The 1994 Prague municipal election was held as part of 1994 Czech municipal elections. It was the first that Prague consisted only one electoral district.

==Campaign==
ODS was led by Jan Koukal. Koukal became Mayor of Prague in 1993 when he replaced Milan Kondr. Koukal had an image of strong and decisive leader. The campaign focused on his positive personal qualities.
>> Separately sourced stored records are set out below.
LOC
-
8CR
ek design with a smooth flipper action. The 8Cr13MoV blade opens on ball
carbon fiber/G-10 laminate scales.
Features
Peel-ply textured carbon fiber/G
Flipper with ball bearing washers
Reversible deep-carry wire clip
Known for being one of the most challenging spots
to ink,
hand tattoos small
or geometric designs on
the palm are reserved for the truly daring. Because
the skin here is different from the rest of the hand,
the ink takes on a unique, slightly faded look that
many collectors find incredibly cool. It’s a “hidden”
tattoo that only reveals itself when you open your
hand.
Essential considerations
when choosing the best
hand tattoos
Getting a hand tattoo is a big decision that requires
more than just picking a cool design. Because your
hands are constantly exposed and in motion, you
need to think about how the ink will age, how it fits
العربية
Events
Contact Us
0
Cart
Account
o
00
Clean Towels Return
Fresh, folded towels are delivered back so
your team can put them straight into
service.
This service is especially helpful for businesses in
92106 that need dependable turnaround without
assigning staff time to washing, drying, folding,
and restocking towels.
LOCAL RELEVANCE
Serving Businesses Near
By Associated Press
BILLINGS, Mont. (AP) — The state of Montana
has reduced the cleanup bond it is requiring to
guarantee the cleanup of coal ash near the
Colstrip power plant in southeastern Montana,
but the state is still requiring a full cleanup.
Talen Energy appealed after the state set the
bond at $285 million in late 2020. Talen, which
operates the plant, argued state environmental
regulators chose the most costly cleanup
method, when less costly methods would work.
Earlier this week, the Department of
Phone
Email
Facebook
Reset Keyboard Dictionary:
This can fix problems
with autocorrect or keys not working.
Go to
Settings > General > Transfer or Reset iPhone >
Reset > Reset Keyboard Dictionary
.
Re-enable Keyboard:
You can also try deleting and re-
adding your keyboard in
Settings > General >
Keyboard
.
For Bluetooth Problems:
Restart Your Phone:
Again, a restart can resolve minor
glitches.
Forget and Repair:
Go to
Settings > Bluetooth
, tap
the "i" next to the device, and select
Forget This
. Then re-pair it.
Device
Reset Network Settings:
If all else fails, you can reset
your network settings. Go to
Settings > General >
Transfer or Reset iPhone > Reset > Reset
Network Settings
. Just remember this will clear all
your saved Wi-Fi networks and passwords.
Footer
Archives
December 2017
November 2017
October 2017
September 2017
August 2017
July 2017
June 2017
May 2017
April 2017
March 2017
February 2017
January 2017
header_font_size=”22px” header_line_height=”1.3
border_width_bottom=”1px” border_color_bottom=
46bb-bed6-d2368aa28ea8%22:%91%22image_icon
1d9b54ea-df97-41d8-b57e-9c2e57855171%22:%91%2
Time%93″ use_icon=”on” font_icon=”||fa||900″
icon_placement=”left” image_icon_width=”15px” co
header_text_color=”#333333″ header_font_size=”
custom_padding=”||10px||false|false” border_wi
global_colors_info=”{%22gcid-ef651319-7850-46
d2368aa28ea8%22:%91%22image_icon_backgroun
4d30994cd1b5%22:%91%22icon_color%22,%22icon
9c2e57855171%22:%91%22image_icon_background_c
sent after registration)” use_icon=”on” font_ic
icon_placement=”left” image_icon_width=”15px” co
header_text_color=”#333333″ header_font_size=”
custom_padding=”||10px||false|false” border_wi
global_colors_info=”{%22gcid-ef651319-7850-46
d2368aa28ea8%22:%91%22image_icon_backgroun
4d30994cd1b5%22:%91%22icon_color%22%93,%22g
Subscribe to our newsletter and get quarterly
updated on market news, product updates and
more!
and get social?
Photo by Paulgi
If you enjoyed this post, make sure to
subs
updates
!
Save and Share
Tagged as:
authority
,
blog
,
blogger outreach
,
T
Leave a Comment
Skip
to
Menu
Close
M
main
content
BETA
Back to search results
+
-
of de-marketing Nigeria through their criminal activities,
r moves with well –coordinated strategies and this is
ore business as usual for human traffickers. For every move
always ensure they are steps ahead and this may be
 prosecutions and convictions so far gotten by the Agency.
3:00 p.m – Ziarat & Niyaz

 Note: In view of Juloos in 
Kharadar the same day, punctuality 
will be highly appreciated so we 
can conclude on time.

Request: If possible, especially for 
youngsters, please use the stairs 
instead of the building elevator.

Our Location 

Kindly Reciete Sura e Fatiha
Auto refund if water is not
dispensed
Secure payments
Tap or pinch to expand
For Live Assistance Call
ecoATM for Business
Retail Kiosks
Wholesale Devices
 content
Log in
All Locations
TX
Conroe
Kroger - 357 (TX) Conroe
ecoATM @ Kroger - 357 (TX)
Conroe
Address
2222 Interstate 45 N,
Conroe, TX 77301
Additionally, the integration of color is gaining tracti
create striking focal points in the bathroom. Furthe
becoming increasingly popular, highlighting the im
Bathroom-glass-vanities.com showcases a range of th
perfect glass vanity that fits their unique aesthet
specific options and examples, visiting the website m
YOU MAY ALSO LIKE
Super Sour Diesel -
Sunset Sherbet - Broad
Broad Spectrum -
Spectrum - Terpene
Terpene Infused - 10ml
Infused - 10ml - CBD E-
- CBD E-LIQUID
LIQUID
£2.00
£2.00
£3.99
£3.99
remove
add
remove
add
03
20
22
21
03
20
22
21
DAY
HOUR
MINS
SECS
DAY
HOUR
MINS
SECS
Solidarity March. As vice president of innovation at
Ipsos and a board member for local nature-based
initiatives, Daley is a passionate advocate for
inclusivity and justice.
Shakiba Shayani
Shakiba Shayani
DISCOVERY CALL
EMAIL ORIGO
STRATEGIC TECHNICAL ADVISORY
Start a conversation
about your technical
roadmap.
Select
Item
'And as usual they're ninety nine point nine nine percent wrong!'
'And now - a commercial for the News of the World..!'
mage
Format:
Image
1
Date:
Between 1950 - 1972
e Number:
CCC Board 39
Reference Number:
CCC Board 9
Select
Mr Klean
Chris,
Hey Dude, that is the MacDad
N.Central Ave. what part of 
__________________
Other parties tried to imitate this tactics.

==Results==

| Party | Vote | %Vote | Seats |
|---|---|---|---|
| Civic Democratic Party | 11,658,227 | 41.16% | 23 |
| Communist Party of Bohemia and Moravia | 3,022,628 | 10.67% | 6 |
| Civic Democratic Alliance | 2,669,620 | 9.42% | 5 |
| Czech Social Democratic Party | 2,435,279 | 8.60% | 5 |
| Democratic Union | 1,460,532 | 5.16% | 3 |
| Free Democrats (OH) | 1,377,633 | 4.86% | 3 |
| Pensioners for Life Security | 1,019,305 | 3.60% | 2 |
| Christian and Democratic Union – Czechoslovak People's Party | 763,782 | 2.70% | 1 |
| Coalition for Republic – Republican Party of Czechoslovakia | 562,735 | 1.99% | 1 |
| Association of Independents of Prague | 562,735 | 1.99% | 1 |
| Citizens of Prague for Prague | 536,111 | 1.89% | 1 |
| Green Party | 488,323 | 1.72% | 1 |
| Independent Initiative | 452,185 | 1.60% | 1 |
| Christian Democratic Party | 266,778 | 0.94% | 1 |
| Club of Committed Non-Party Members | 260,946 | 0.92% | 1 |
| Others |  |  | 0 |

ODS won an overwhelming victory and a formed coalition with the Civic Democratic Alliance.